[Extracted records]

^^^^^^^^

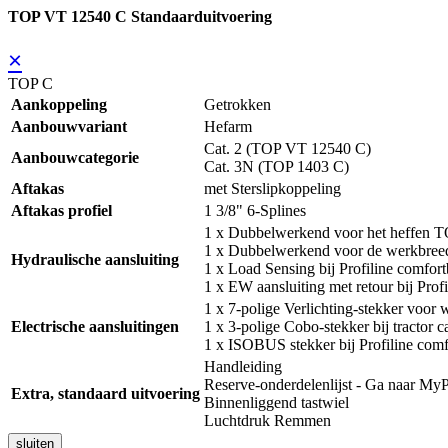
TOP VT 12540 C Standaarduitvoering
×
TOP C
Aankoppeling
Getrokken
Aanbouwvariant
Hefarm
Cat. 2 (TOP VT 12540 C)
Aanbouwcategorie
Cat. 3N (TOP 1403 C)
Aftakas
met Sterslipkoppeling
Aftakas profiel
1 3/8" 6-Splines
1 x Dubbelwerkend voor het heffen
1 x Dubbelwerkend voor de werkbree
Hydraulische aansluiting
1 x Load Sensing bij Profiline comfort
1 x EW aansluiting met retour bij Prof
1 x 7-polige Verlichting-stekker voor
Electrische aansluitingen
1 x 3-polige Cobo-stekker bij tractor 
1 x ISOBUS stekker bij Profiline comf
Handleiding
Reserve-onderdelenlijst - Ga naar
Extra, standaard uitvoering
Binnenliggend tastwiel
Luchtdruk Remmen
sluiten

^^^^^^^^

▶ _ACTIVITY_
Write the records above out again exactly, but not the pictures.

▶ _YOUR RESPONSE_
TOP VT 12540 C Standaarduitvoering
×
TOP C
Aankoppeling
Getrokken
Aanbouwvariant
Hefarm
Cat. 2 (TOP VT 12540 C)
Aanbouwcategorie
Cat. 3N (TOP 1403 C)
Aftakas
met Sterslipkoppeling
Aftakas profiel
1 3/8" 6-Splines
1 x Dubbelwerkend voor het heffen
1 x Dubbelwerkend voor de werkbree
Hydraulische aansluiting
1 x Load Sensing bij Profiline comfort
1 x EW aansluiting met retour bij Prof
1 x 7-polige Verlichting-stekker voor
Electrische aansluitingen
1 x 3-polige Cobo-stekker bij tractor 
1 x ISOBUS stekker bij Profiline comf
Handleiding
Reserve-onderdelenlijst - Ga naar
Extra, standaard uitvoering
Binnenliggend tastwiel
Luchtdruk Remmen
sluiten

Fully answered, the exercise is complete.